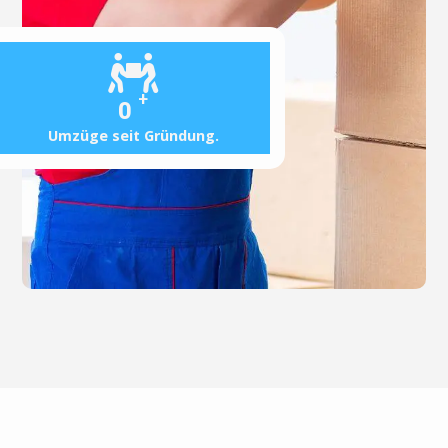
+
0
Umzüge seit Gründung.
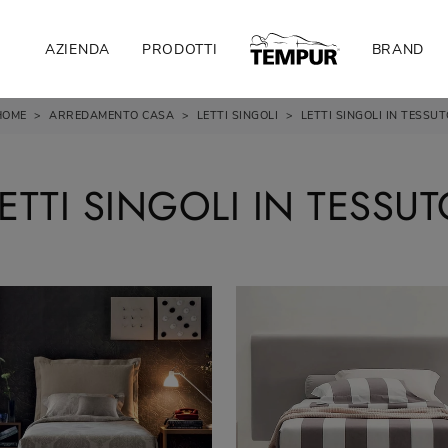
AZIENDA
PRODOTTI
BRAND
HOME
>
ARREDAMENTO CASA
>
LETTI SINGOLI
>
LETTI SINGOLI IN TESSU
ETTI SINGOLI IN TESSU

————

• _Exercise brief_:
Extract each line from the entries above that contains the string "SINGOLI".

• _Finished task_:
LETTI SINGOLI
LETTI SINGOLI IN TESSU
ETTI SINGOLI IN TESSU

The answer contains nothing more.